You hardly need it ChatGPT to generate a list of reasons why generative AI is often not so great. The way algorithms feed on creative work often without permission, hide nasty biases, and require huge amounts of energy and water to train are serious problems.
Putting all that aside for a moment, though, it’s remarkable how powerful generative AI can be for prototyping potentially useful new tools.
I got to witness this firsthand by attending the Sundai Club, a generative AI hackathon held one Sunday each month near the MIT campus. A few months ago the group kindly agreed to let me sit in and chose to spend this session exploring tools that could be useful to journalists. The club is supported by a Cambridge non-profit organization called Æthos, which promotes the socially responsible use of AI.
The Sundai Club team includes students from MIT and Harvard, several professional developers and product managers, and even one guy who works for the military. Each event starts with brainstorming possible designs, which the group then narrows down to a final option that they actually try to build.
Notable takeaways from the journalism hackathon included using multimodal language models to track political posts on TikTok, to automatically generate Freedom of Information requests and appeals, or to aggregate videos from local court hearings to help with local news coverage.
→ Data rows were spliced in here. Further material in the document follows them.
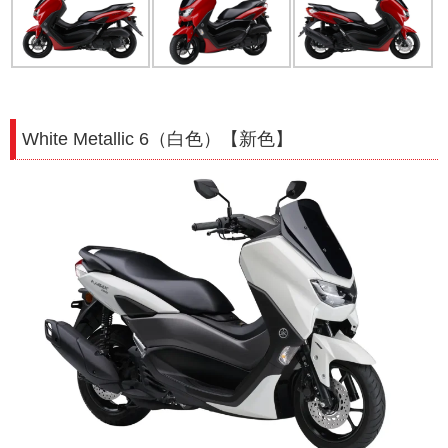
White Metallic 6（白色）【新色】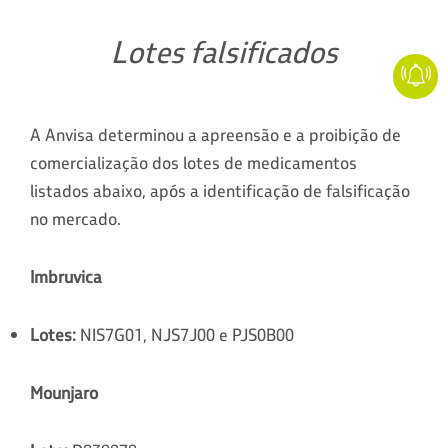
Lotes falsificados
A Anvisa determinou a apreensão e a proibição de
comercialização dos lotes de medicamentos
listados abaixo, após a identificação de falsificação
no mercado.
Imbruvica
Lotes:
NIS7G01, NJS7J00 e PJS0B00
Mounjaro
Ultimately, the group decided to build a tool to help reporters covering AI identify potentially interesting papers posted on Arxiv, a popular server for preprints of research papers. My presence here probably influenced them, given that I mentioned at the meeting that scouring Arxiv for interesting research was a high priority for me.
After coming up with a goal, the team’s programmers were able to create word embeddings—mathematical representations of words and their meanings—on Arxiv AI documents using the OpenAI API. This made it possible to analyze the data to find documents related to a particular term and to explore the relationships between different research areas.
Using another embedding of words from Reddit threads as well as a Google News search, the programmers created a visualization that shows scientific articles alongside Reddit discussions and relevant news reports.
The resulting prototype, called AI News Hound, is rough and ready, but it shows how large language patterns can help extract information in interesting new ways. Here is a screenshot of the tool used to search for the term “AI agents”. The two green squares closest to the news article and the Reddit clusters represent research articles that could potentially be included in an article about efforts to build AI agents.